Opinion
2011-12-15
Neal D. Futerfas, White Plains, for appellant. D. Holley Carnright, District Attorney, Kingston (Joan Gudesblatt Lamb of counsel), for respondent.
Neal D. Futerfas, White Plains, for appellant. D. Holley Carnright, District Attorney, Kingston (Joan Gudesblatt Lamb of counsel), for respondent.
Before: MERCURE, Acting P.J., MALONE JR., STEIN, McCARTHY and EGAN JR., JJ.
McCARTHY, J.
Appeal from a judgment of the Supreme Court (McDonough, J.), rendered May 27, 2009 in Ulster County, upon a verdict convicting defendant of the crime of assault in the first degree.
Defendant shot the victim several times at point blank range, injuring him. Out of nine counts in the ensuing indictment, six were dismissed prior to trial and two were dismissed during trial. The jury convicted defendant of the remaining count, assault in the first degree. Supreme Court sentenced defendant to 15 years in prison, followed by five years of postrelease supervision. Defendant appeals.

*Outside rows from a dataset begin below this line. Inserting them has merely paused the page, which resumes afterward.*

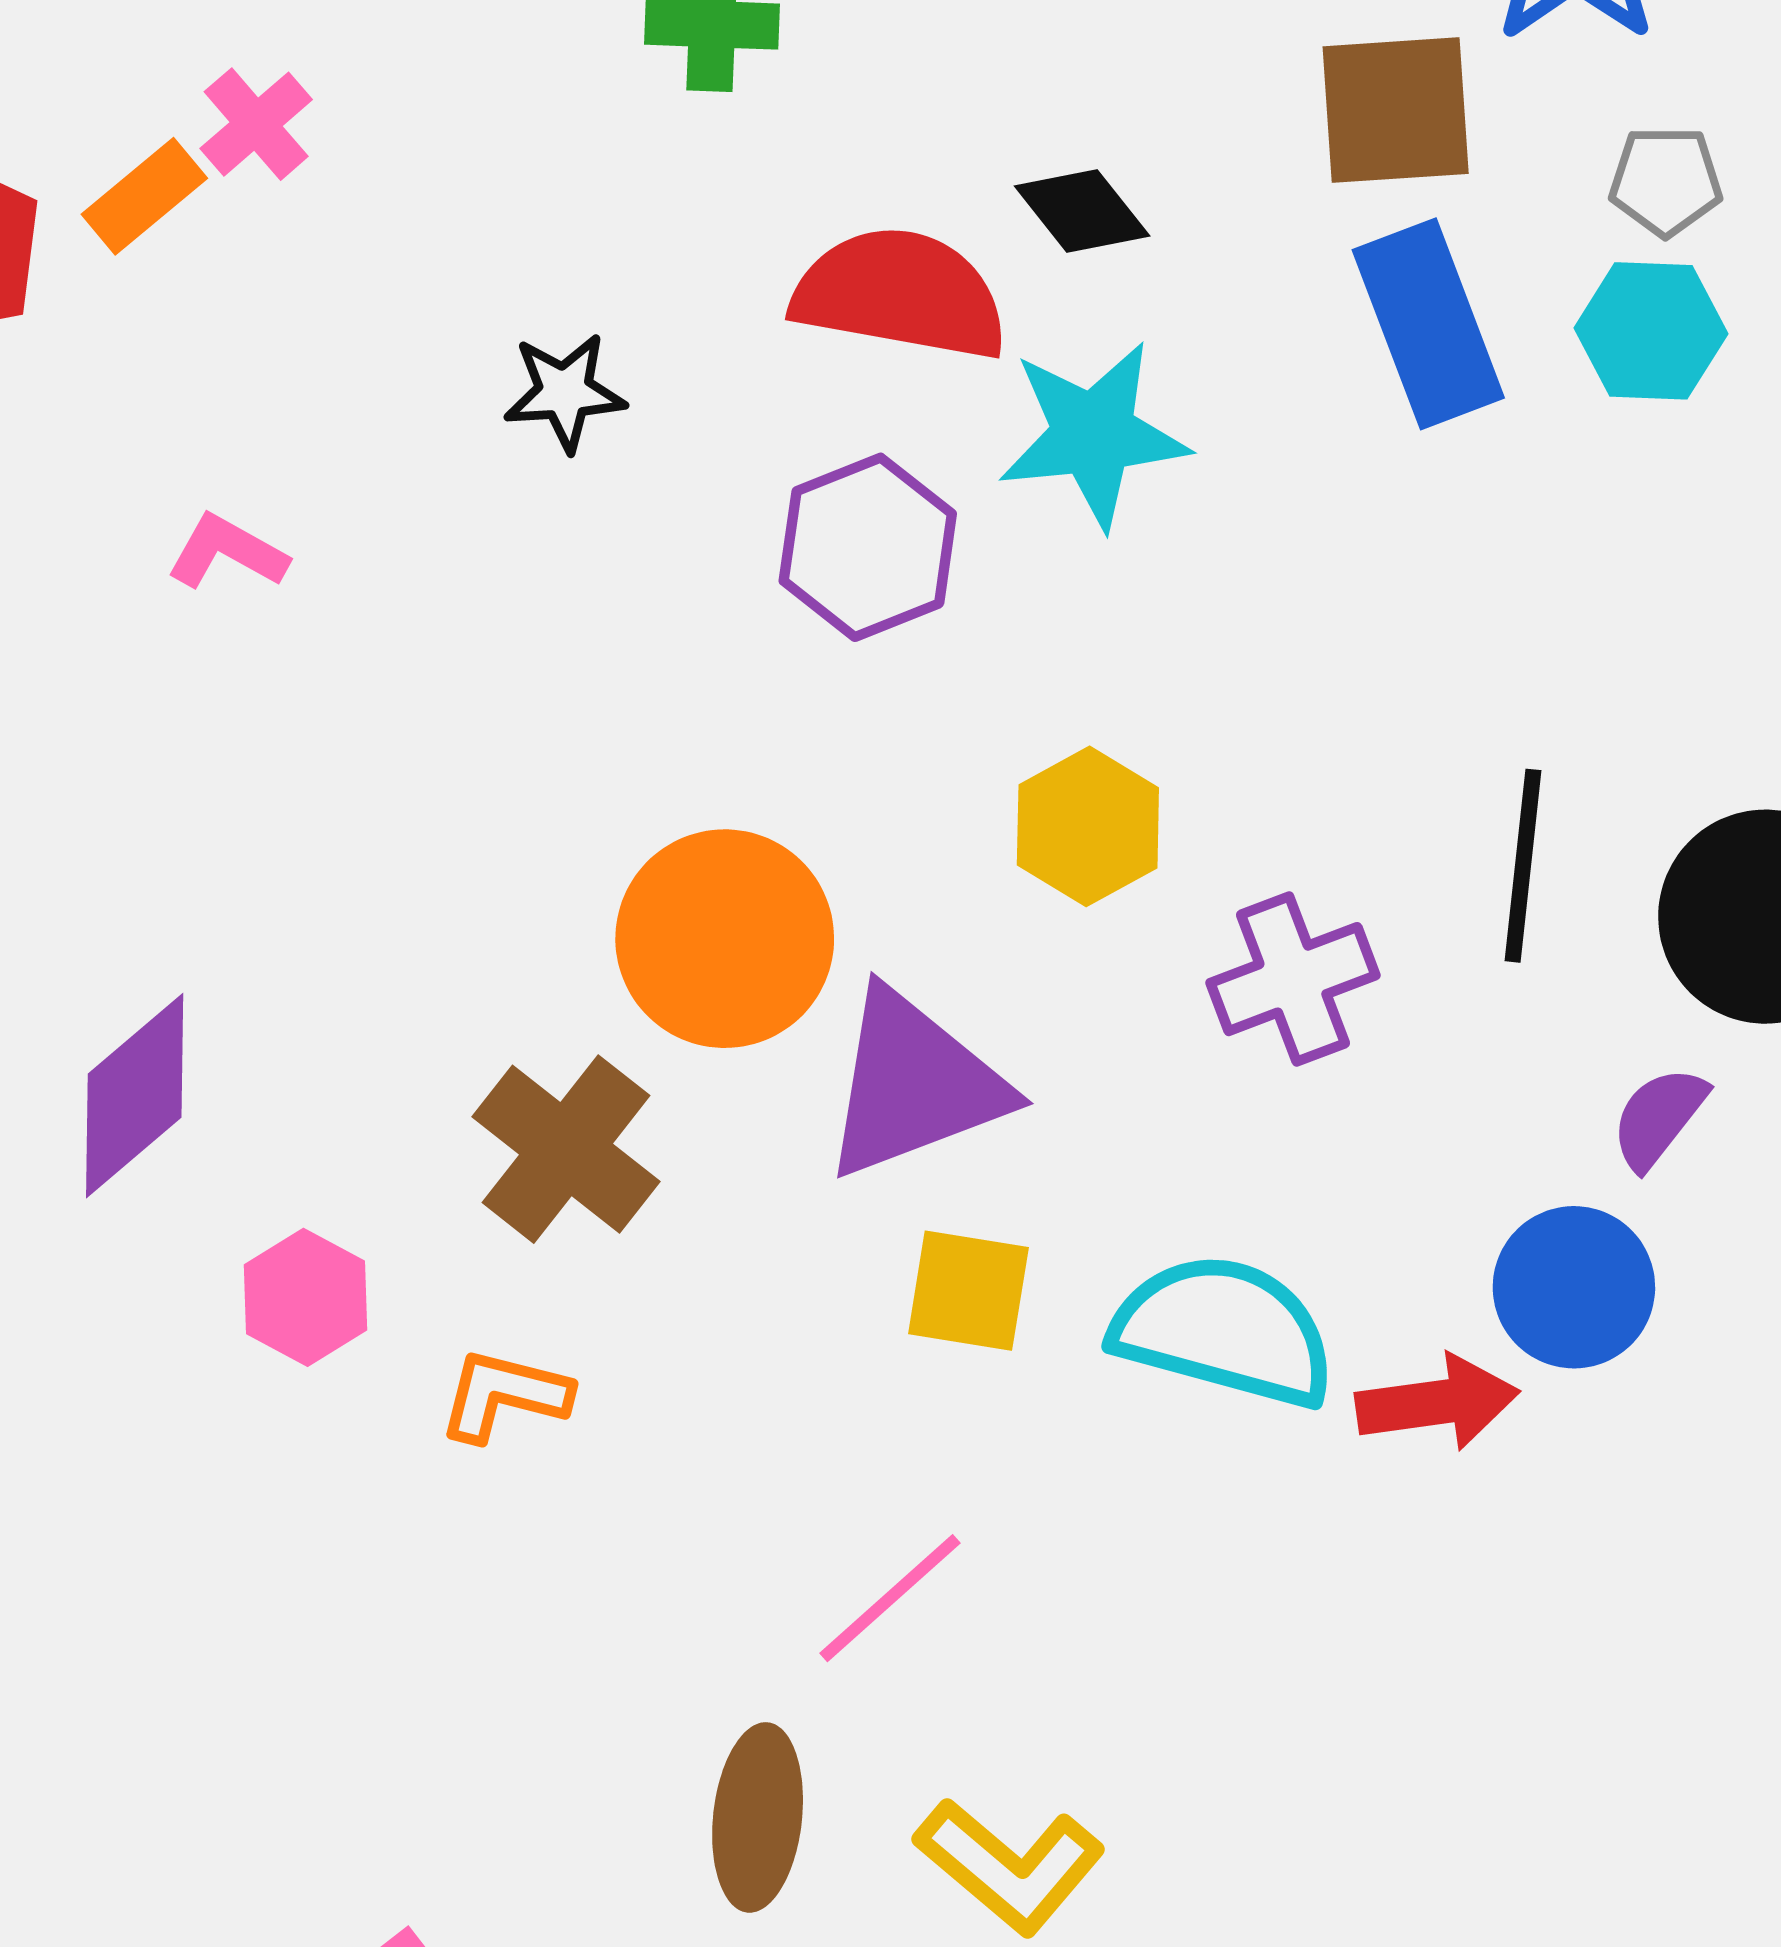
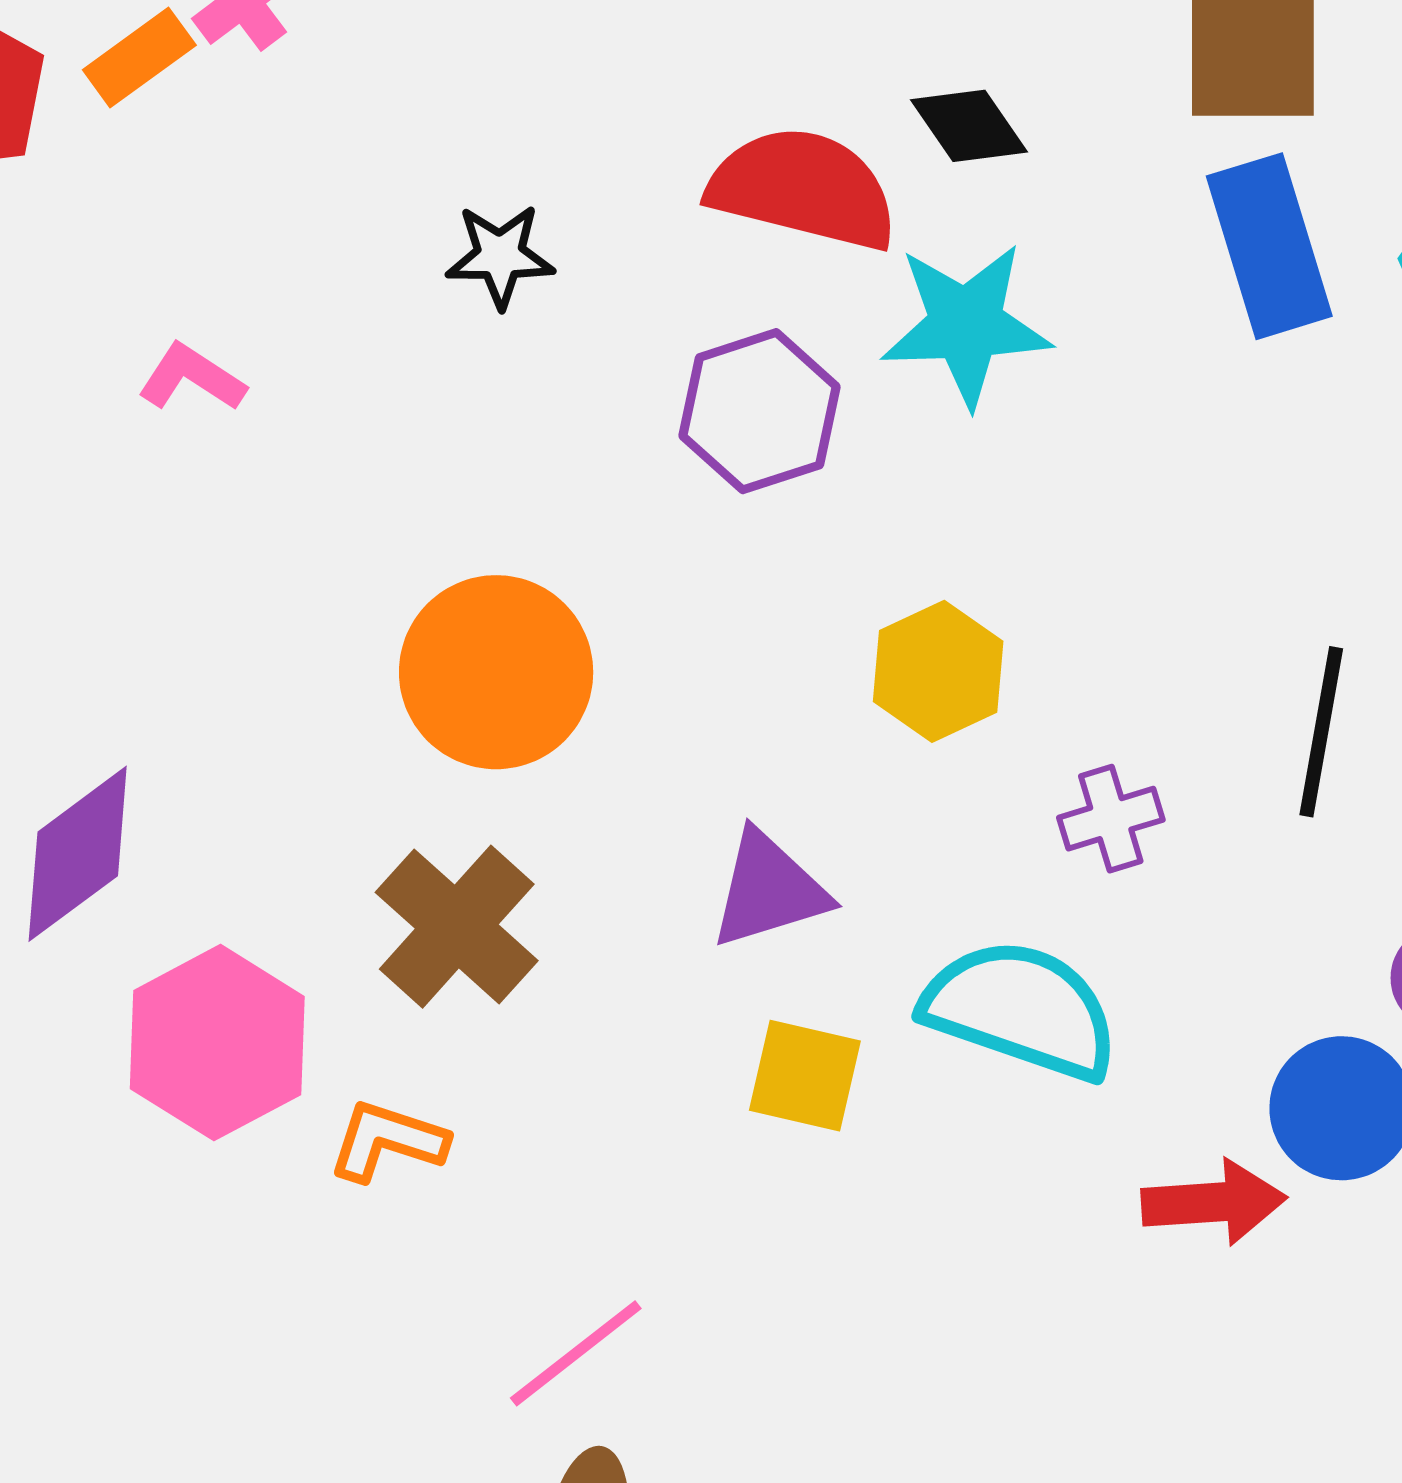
orange circle: (725, 939) -> (496, 672), moved
purple cross: (1293, 979) -> (1111, 819), size x0.7
purple triangle: (914, 1084) -> (769, 890), size x0.7
pink hexagon: (305, 1297) -> (217, 1043), size x1.6
cyan semicircle: (1224, 1331) -> (1021, 1009), moved
pink line: (890, 1598) -> (576, 1353), moved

The conviction was supported by legally sufficient evidence and was not against the weight of the evidence. The People had to prove that “[w]ith intent to cause serious physical injury to another person, [defendant] cause[d] such injury to such person ... by means of a deadly weapon or a dangerous instrument” (Penal Law § 120.10[1] ). The element truly at issue is whether the victim suffered a serious physical injury, defined as a “physical injury which creates a substantial risk of death, or which causes death or serious and protracted disfigurement, protracted impairment of health or protracted loss or impairment of the function of any bodily organ” (Penal Law § 10.00[10] ).
The victim testified that he and defendant had a disagreement, defendant fired several shots from a handgun in the victim's direction, defendant said “how does that feel?”, then the victim noticed pain and bullet holes in his body. Defendant was standing about three feet away from the victim at the time. At the emergency room, the victim passed out. He had been shot in his left thigh, left buttock and right arm; his right humerus was broken by a bullet. Surgeons removed two bullets from his body, but left one in his thigh because it was more dangerous to remove it. The victim testified—more than a year after the incident—that he could not fully extend or straighten his arm and was unable to lift the same amount of weight with that arm as he could before the incident. A doctor who reviewed the victim's medical records opined that a bullet fracturing a humerus could permanently affect the arm, and such limitation on the use of the arm would constitute protracted impairment of function of a bodily organ ( see Penal Law § 10.00[10] ). This evidence was legally sufficient to support the conviction ( see People v. Khuong Dinh Pham, 31 A.D.3d 962, 965–966, 818 N.Y.S.2d 674 [2006]; People v. Graham, 297 A.D.2d 579, 580, 747 N.Y.S.2d 171 [2002], lv. denied 99 N.Y.2d 535, 752 N.Y.S.2d 596, 782 N.E.2d 574 [2002]; compare People v. Ham, 67 A.D.3d 1038, 1039–1040, 889 N.Y.S.2d 110 [2009]; People v. Gray, 30 A.D.3d 771, 772–773, 816 N.Y.S.2d 609 [2006], lv. denied 7 N.Y.3d 848, 823 N.Y.S.2d 777, 857 N.E.2d 72 [2006] ). Although the testimony of the eyewitnesses contained inconsistencies or differed from their prior statements, their testimony was not incredible as a matter of law ( see People v. Scanlon, 52 A.D.3d 1035, 1039, 861 N.Y.S.2d 426 [2008], lv. denied 11 N.Y.3d 741, 864 N.Y.S.2d 399, 894 N.E.2d 663 [2008] ). Considering all of the evidence in a neutral light and giving deference to the jury's credibility determinations, the verdict was not against the weight of the evidence ( see People v. Pine, 82 A.D.3d 1498, 1500, 919 N.Y.S.2d 564 [2011], lv. denied 17 N.Y.3d 820, 929 N.Y.S.2d 809, 954 N.E.2d 100 [2011]; People v. Kruppenbacher, 81 A.D.3d 1169, 1174, 917 N.Y.S.2d 405 [2011], lv. denied 17 N.Y.3d 797, 929 N.Y.S.2d 105, 952 N.E.2d 1100 [2011] ).
Based on the callous and casual nature of the crime—firing five or six shots toward a friend at point blank range—the sentence was not harsh or excessive ( see People v. Dolan, 51 A.D.3d 1337, 1341, 858 N.Y.S.2d 490 [2008], lv. denied 12 N.Y.3d 757, 876 N.Y.S.2d 709, 904 N.E.2d 846 [2009] ). Defendant's remaining arguments have not been preserved for review, and we decline to exercise our interest of justice jurisdiction.
ORDERED that the judgment is affirmed.